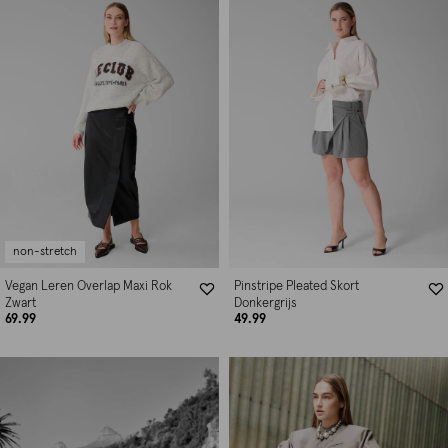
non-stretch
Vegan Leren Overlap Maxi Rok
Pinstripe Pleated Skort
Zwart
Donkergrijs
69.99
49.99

┄┄┄┄┄┄

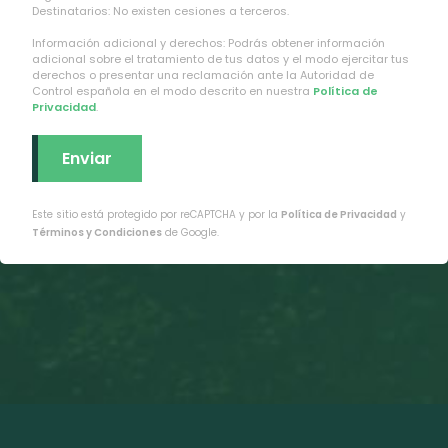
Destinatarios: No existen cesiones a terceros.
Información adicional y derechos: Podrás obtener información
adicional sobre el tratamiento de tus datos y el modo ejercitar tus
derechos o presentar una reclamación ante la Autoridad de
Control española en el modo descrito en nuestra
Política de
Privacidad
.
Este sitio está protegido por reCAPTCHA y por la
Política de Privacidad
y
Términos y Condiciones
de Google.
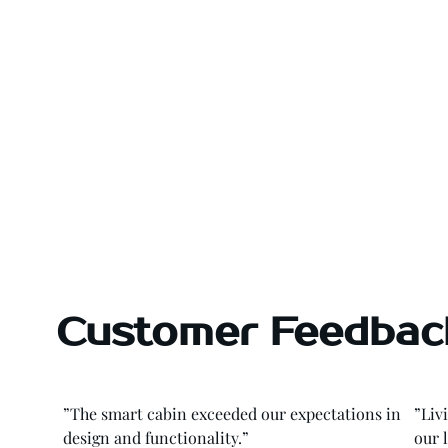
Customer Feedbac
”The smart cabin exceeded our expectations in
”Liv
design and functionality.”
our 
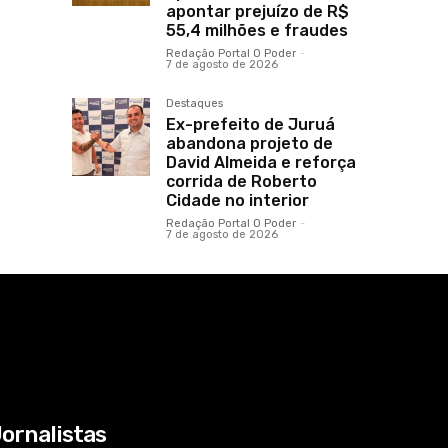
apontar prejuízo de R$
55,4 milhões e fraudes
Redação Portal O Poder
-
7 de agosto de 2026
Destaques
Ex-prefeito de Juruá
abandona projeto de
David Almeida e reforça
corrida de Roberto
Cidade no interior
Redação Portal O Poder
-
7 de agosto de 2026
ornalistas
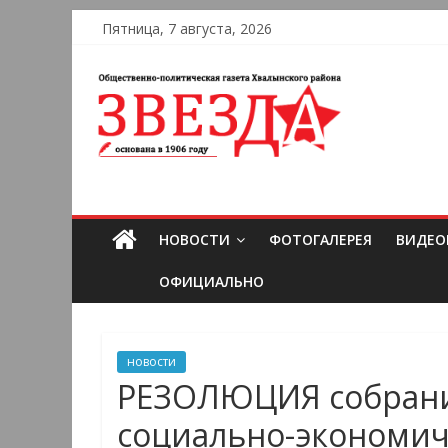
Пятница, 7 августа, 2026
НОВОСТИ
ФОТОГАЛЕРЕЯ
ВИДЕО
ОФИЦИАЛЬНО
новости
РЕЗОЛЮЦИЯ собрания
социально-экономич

┄┄┄┄┄┄

### Instructions to follow:
Every line above in the stretch from the one with "derechos o presentar" through the one with "социально-экономич" is to be transcribed exactly, ends included. No picture is copied.

### Your solution:
derechos o presentar una reclamación ante la Autoridad de
Control española en el modo descrito en nuestra
Política de
Privacidad
.
Este sitio está protegido por reCAPTCHA y por la
Política de Privacidad
y
Términos y Condiciones
de Google.
Customer Feedbac
”The smart cabin exceeded our expectations in
”Liv
design and functionality.”
our 
apontar prejuízo de R$
55,4 milhões e fraudes
Redação Portal O Poder
-
7 de agosto de 2026
Destaques
Ex-prefeito de Juruá
abandona projeto de
David Almeida e reforça
corrida de Roberto
Cidade no interior
Redação Portal O Poder
-
7 de agosto de 2026
ornalistas
Пятница, 7 августа, 2026
НОВОСТИ
ФОТОГАЛЕРЕЯ
ВИДЕО
ОФИЦИАЛЬНО
новости
РЕЗОЛЮЦИЯ собрания
социально-экономич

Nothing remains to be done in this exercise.